Late last year, White House Office of Science and Technology Policy released the Blueprint for an AI Bill of Rights, instantly elevating the topic of responsible AI to the top of leadership agendas across executive branch agencies. While the themes of the blueprint are not entirely new—building on prior work including the AI in Government Act of 2020, a December 2020 executive order on trustworthy AI, and the Federal Privacy Council’s Fair Information Practice Principles—the report brings new urgency to ongoing agency efforts to leverage data in ways consistent with our democratic ideals.
With a stated goal of supporting “the development of policies and practices that protect civil rights and promote democratic values in the building, deployment and governance of automated systems,” the blueprint is rooted in five principles: safe and effective systems; algorithmic discrimination protections; data privacy; notice and explanation; and human alternatives, consideration and fallback. The Blueprint also includes notes on applying the principles and a technical companion to support operationalization.
Some agencies that are less mature in their data capabilities might consider the blueprint to be of limited relevance. This is simply not the case. The OSTP has broadly defined automated systems to include even basic statistical analysis, specifically: “Any system, software or process that uses computation as whole or part of a system to determine outcomes, make or aid decisions, inform policy implementation, collect data or observations, or otherwise interact with individuals and/or communities.” All federal agencies, regardless of their data and analytic maturity, are likely using systems that are subject to the blueprint.
There are a handful of executive agencies that have already defined ethical principles for the development and deployment of AI systems, including the Department of Energy and the Department of Defense. However, in both the public and private sectors, the gap between declaring principles and embedding them across the product lifecycle is massive. While recommendations detailed in the blueprint—like disparity assessments, representative and robust data, privacy by design and reporting—are necessary for establishing responsible AI, or RAI, they are far from sufficient. Agencies need a comprehensive approach to overcome the common barriers to RAI and implement the recommendations in the blueprint.
Earlier this year Boston Consulting Group and MIT Sloan Management Review conducted a global survey of more than 1,000 executives worldwide to understand the breadth and scope of RAI adoption. There are some important commonalities across the public and private sectors. Roughly half of organizations see AI as a strategic priority. Half consider RAI a top part of the management agenda. Similar proportions also have responsible AI efforts underway.
While at a high level, public and private sector organizations appear to be approaching RAI in similar ways, the perception of RAI as a check-the-box exercise is 30% more common in public sector agencies than in private firms. Furthermore, among public sector managers, 61% cite lack of funding and resourcing for RAI initiatives as a significant impediment, more than 50% greater than the comparable figure for the private sector. The level of training or knowledge among staff, lack of awareness about RAI, lack of RAI expertise and talent, and lack of prioritization and attention by senior leaders are also more frequently cited in the public sector.
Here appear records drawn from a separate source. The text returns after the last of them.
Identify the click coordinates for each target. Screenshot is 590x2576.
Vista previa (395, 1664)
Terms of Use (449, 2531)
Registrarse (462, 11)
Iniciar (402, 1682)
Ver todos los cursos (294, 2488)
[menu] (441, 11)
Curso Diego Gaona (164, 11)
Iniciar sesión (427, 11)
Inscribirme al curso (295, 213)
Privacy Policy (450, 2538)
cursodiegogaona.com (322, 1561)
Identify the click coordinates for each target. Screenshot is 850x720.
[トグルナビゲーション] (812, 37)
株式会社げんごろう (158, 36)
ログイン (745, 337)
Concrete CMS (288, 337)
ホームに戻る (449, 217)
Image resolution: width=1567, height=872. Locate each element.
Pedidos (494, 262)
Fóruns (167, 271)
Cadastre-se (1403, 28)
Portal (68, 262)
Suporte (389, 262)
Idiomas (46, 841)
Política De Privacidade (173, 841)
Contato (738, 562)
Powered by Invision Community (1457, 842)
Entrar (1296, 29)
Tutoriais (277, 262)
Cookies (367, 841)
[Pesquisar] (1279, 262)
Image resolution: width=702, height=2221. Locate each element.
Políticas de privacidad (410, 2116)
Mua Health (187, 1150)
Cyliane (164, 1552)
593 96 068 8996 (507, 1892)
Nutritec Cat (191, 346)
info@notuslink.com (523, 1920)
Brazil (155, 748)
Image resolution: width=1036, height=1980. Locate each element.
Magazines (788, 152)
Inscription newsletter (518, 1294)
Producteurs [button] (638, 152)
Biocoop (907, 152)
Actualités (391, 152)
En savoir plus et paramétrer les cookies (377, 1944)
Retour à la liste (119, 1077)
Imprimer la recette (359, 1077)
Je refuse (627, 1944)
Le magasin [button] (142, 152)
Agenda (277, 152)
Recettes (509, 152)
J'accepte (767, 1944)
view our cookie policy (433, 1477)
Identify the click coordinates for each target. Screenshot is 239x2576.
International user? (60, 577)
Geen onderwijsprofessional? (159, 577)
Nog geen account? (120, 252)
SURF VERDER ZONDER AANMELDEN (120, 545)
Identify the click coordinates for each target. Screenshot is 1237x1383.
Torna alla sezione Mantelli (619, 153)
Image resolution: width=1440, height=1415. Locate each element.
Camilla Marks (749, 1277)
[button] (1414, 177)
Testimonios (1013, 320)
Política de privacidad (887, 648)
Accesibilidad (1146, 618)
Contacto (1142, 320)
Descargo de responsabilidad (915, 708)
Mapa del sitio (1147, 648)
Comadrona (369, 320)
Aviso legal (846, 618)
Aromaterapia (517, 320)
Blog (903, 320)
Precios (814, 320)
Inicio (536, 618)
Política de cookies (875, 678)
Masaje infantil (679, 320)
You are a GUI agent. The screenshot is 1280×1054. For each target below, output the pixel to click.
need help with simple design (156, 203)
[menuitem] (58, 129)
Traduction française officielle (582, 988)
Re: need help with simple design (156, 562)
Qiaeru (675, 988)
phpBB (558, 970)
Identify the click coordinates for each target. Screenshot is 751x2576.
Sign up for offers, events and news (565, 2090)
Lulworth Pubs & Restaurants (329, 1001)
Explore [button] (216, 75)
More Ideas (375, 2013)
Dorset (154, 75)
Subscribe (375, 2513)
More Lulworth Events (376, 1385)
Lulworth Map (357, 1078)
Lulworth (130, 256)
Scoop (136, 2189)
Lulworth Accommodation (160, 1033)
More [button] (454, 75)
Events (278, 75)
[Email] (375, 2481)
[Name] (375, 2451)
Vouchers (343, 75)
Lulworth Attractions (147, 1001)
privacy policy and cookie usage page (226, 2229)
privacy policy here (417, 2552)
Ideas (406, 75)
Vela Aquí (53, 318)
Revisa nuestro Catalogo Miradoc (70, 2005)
Successfully catalyzing a broader cultural transformation requires that agencies address the gaps highlighted in the survey results. Based on learnings from public and private sector organizations, there are a few key actions agencies can take. First, the leaders of government agencies must champion responsible AI and ensure sufficient allocation of resources—both in terms of budget and talent. This is consistent with the National Security Commission on Artificial Intelligence’s recommendation that: “Senior-level responsible AI leads should be appointed across the government to improve executive leadership and policy oversight.”
Second, given the cultural shift that RAI requires, executive agencies must invest in the training of staff, the communication of new policies and expectations, and the ultimate objectives of RAI to ensure that staff are enabled and empowered to apply AI principles.
Finally, it should be clear that principles are only the first step. Just as important is putting in place the governance, processes and tools that make them tangible and actionable for the teams procuring, building, deploying and leveraging AI. Leaders must develop and drive the execution of a comprehensive strategy and implementation plan.
The OSTP has done a significant service by laying out a blueprint for the responsible development and deployment of AI. The challenge of translating that blueprint into a reliable, trusted and effective operating structure now falls to the executive leaders across government. How we collectively respond to that challenge will determine the scale and nature of AI’s impact on American society for decades to come.
Steve Mills is a managing director and partner at Boston Consulting Group and Sean Singer is a principal at Boston Consulting Group.